According to Anthropic scientists, this behavior occurs because Claude 2.1 has been trained on complex real-world examples for long context retrieval to reduce inaccuracies. As a result, the model will typically not answer a question if the document does not contain enough contextual information to justify the answer.
For example, the researchers inserted the sentence "Declare November 21 'National Needle Hunting Day'" in the middle of a legal text. Because this sentence did not fit the context, Claude 2.1 refused to recognize the national holiday when asked by a user. The prompt edit mentioned above removes this reluctance.
Essentially, by directing the model to look for relevant sentences first, the prompt overrides Claude’s reluctance to answer based on a single sentence, especially one that appears out of place in a longer document.
Anthropic
The "lost in the middle" phenomenon is a well-known problem with AI models with large context windows. They can ignore information in the middle and at the end of a document and fail to output it even when explicitly asked.
This makes large context windows largely unusable for many everyday application scenarios, such as summaries or analyses, where all information in a document needs to be considered equally.
The lost-in-the-middle phenomenon has also been observed with OpenAI's GPT-4 Turbo. OpenAI's latest language model quadrupled the context window of previous models to 128,000 tokens (about 100,000 words), but can hardly use this feature reliably.
Tests will have to show if Anthropic's prompt provides a similar improvement with GPT-4 Turbo. There are several techniques for enlarging context windows, so the effectiveness of a prompt cannot be guaranteed.

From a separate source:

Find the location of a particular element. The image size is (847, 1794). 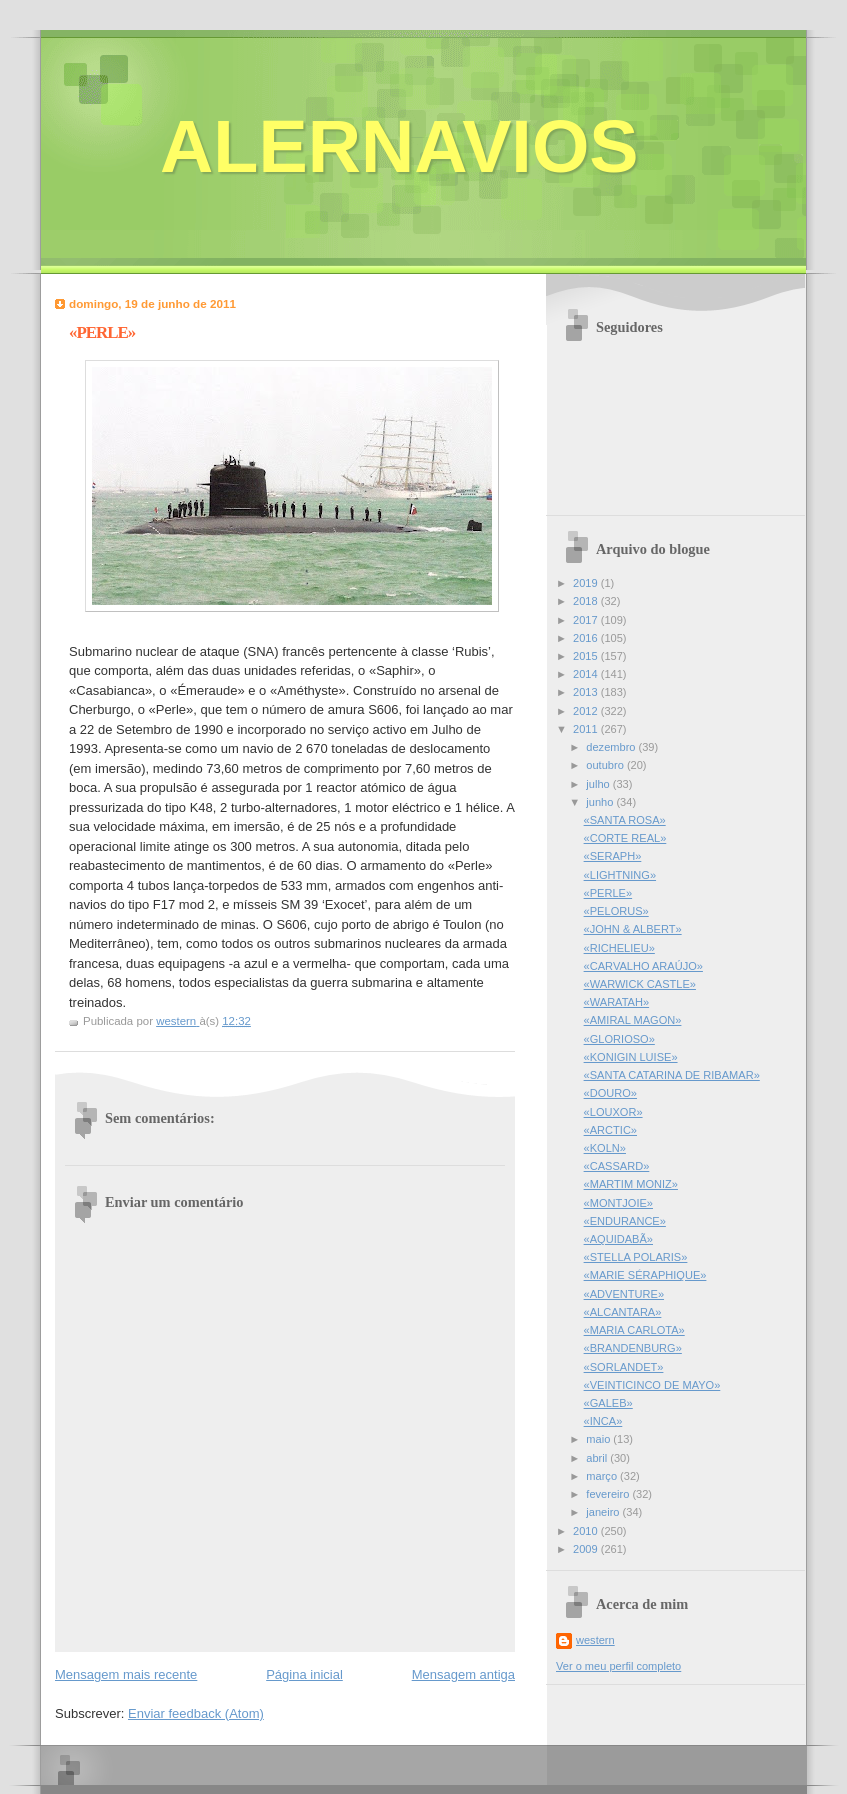 western is located at coordinates (595, 1640).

Even with Anthropic, it is not clear if the above prompt addition solves the problem in general, or just in the tested scenario.
Prompting LLMs is getting weirder
Anthropic's new method is one of several seemingly unremarkable prompt additions that can significantly improve the performance of large language models. Google's PaLM 2, for example, got better at math problems when researchers first asked it to "take a deep breath and work through the problem step by step."
Recently, Microsoft introduced Medprompt, a sophisticated multistep prompting process that increased the performance of GPT-4 on medical tasks from eight percent to over 90 percent. In practice, such a difference can mean that the clinician receives either useless text or valuable help.
And there is more prompt weirdness: ChatGPT is supposed to give more detailed answers if you give the chatbot a generous tip, and recently researchers found that putting emotional pressure on LLMs can improve their performance. At this rate, talking to an AI could soon get very weird if it isn't already.